What is required:
Transcribe all data verbatim. Skip the pictures.

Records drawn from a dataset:

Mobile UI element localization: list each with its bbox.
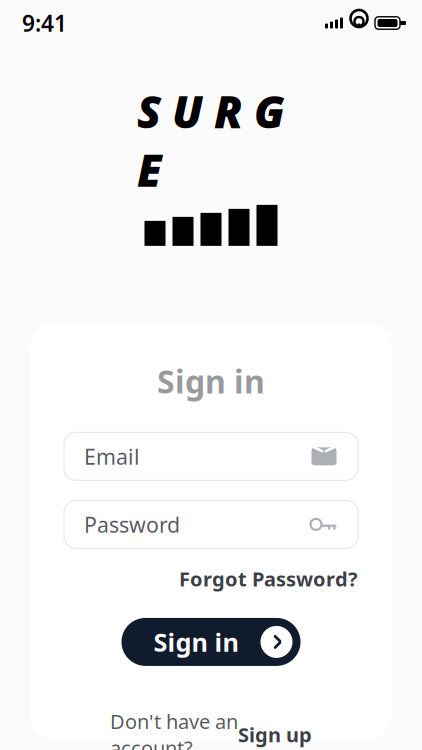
staticText: Forgot Password? xyxy=(179,565,358,592)
staticText: Password xyxy=(84,510,180,538)
staticText: Don't have an account? xyxy=(110,708,238,750)
staticText: Sign in xyxy=(154,625,238,659)
staticText: S U R G E xyxy=(137,82,285,199)
button[interactable]: Sign in xyxy=(122,618,300,666)
button[interactable]: Password xyxy=(64,500,358,548)
button[interactable]: Email xyxy=(64,432,358,480)
staticText: Sign up xyxy=(238,721,312,748)
staticText: Email xyxy=(84,442,140,470)
staticText: 9:41 xyxy=(22,8,67,38)
button[interactable]: Forgot Password? xyxy=(179,561,358,596)
button[interactable]: Don't have an account? xyxy=(110,708,312,750)
staticText: Sign in xyxy=(157,360,265,402)
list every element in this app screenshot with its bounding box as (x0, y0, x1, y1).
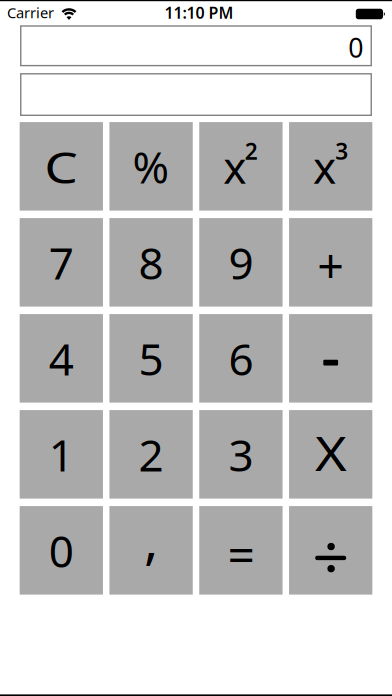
staticText: 5 (139, 329, 164, 388)
staticText: % (133, 137, 170, 196)
staticText: 6 (228, 329, 253, 388)
button[interactable]: 3 (199, 410, 282, 499)
staticText: Carrier (7, 3, 54, 22)
button[interactable]: = (199, 506, 282, 595)
staticText: C (47, 137, 75, 196)
staticText: 9 (228, 233, 253, 292)
button[interactable]: Subtract (289, 314, 372, 403)
staticText: 7 (49, 233, 74, 292)
button[interactable]: Square (199, 122, 282, 211)
staticText: 3 (228, 425, 253, 484)
staticText: 1 (49, 425, 74, 484)
staticText: X (317, 422, 344, 484)
button[interactable]: Cube (289, 122, 372, 211)
staticText: 0 (348, 30, 363, 65)
button[interactable]: 0 (20, 506, 103, 595)
button[interactable]: Clear (20, 122, 103, 211)
staticText: x (223, 137, 246, 196)
button[interactable]: % (110, 122, 193, 211)
staticText: 0 (49, 521, 74, 580)
staticText: x (313, 137, 336, 196)
staticText: 3 (335, 136, 348, 166)
button[interactable]: 6 (199, 314, 282, 403)
staticText: 11:10 PM (164, 2, 234, 23)
button[interactable]: 4 (20, 314, 103, 403)
button[interactable]: 5 (110, 314, 193, 403)
button[interactable]: Add (289, 218, 372, 307)
staticText: 2 (139, 425, 164, 484)
button[interactable]: 7 (20, 218, 103, 307)
button[interactable]: 1 (20, 410, 103, 499)
staticText: 8 (139, 233, 164, 292)
staticText: = (227, 522, 254, 585)
staticText: , (144, 503, 158, 574)
staticText: + (317, 234, 344, 296)
button[interactable]: 2 (110, 410, 193, 499)
staticText: 4 (49, 329, 74, 388)
staticText: 2 (245, 136, 258, 166)
button[interactable]: 8 (110, 218, 193, 307)
button[interactable]: Divide (289, 506, 372, 595)
button[interactable]: , (110, 506, 193, 595)
button[interactable]: 9 (199, 218, 282, 307)
button[interactable]: Multiply (289, 410, 372, 499)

Result:
Mobile UI element localization: list each with its bbox.
staticText: Forgot Password? xyxy=(179,565,358,592)
staticText: Password xyxy=(84,510,180,538)
staticText: Don't have an account? xyxy=(110,708,238,750)
staticText: Sign in xyxy=(154,625,238,659)
staticText: S U R G E xyxy=(137,82,285,199)
button[interactable]: Sign in xyxy=(122,618,300,666)
button[interactable]: Password xyxy=(64,500,358,548)
button[interactable]: Email xyxy=(64,432,358,480)
staticText: Sign up xyxy=(238,721,312,748)
staticText: Email xyxy=(84,442,140,470)
staticText: 9:41 xyxy=(22,8,67,38)
button[interactable]: Forgot Password? xyxy=(179,561,358,596)
button[interactable]: Don't have an account? xyxy=(110,708,312,750)
staticText: Sign in xyxy=(157,360,265,402)
list every element in this app screenshot with its bounding box as (x0, y0, x1, y1).
staticText: 5 (139, 329, 164, 388)
staticText: % (133, 137, 170, 196)
staticText: 6 (228, 329, 253, 388)
button[interactable]: 3 (199, 410, 282, 499)
staticText: Carrier (7, 3, 54, 22)
button[interactable]: = (199, 506, 282, 595)
staticText: C (47, 137, 75, 196)
staticText: 9 (228, 233, 253, 292)
button[interactable]: Subtract (289, 314, 372, 403)
staticText: 7 (49, 233, 74, 292)
button[interactable]: Square (199, 122, 282, 211)
staticText: 3 (228, 425, 253, 484)
staticText: 1 (49, 425, 74, 484)
staticText: X (317, 422, 344, 484)
button[interactable]: Cube (289, 122, 372, 211)
staticText: 0 (348, 30, 363, 65)
button[interactable]: 0 (20, 506, 103, 595)
button[interactable]: Clear (20, 122, 103, 211)
staticText: x (223, 137, 246, 196)
button[interactable]: % (110, 122, 193, 211)
staticText: 0 (49, 521, 74, 580)
staticText: x (313, 137, 336, 196)
staticText: 3 (335, 136, 348, 166)
button[interactable]: 6 (199, 314, 282, 403)
staticText: 11:10 PM (164, 2, 234, 23)
button[interactable]: 4 (20, 314, 103, 403)
button[interactable]: 5 (110, 314, 193, 403)
button[interactable]: Add (289, 218, 372, 307)
staticText: 2 (139, 425, 164, 484)
button[interactable]: 7 (20, 218, 103, 307)
button[interactable]: 1 (20, 410, 103, 499)
staticText: 8 (139, 233, 164, 292)
staticText: = (227, 522, 254, 585)
staticText: , (144, 503, 158, 574)
staticText: + (317, 234, 344, 296)
button[interactable]: 2 (110, 410, 193, 499)
staticText: 4 (49, 329, 74, 388)
staticText: 2 (245, 136, 258, 166)
button[interactable]: 8 (110, 218, 193, 307)
button[interactable]: Divide (289, 506, 372, 595)
button[interactable]: , (110, 506, 193, 595)
button[interactable]: 9 (199, 218, 282, 307)
button[interactable]: Multiply (289, 410, 372, 499)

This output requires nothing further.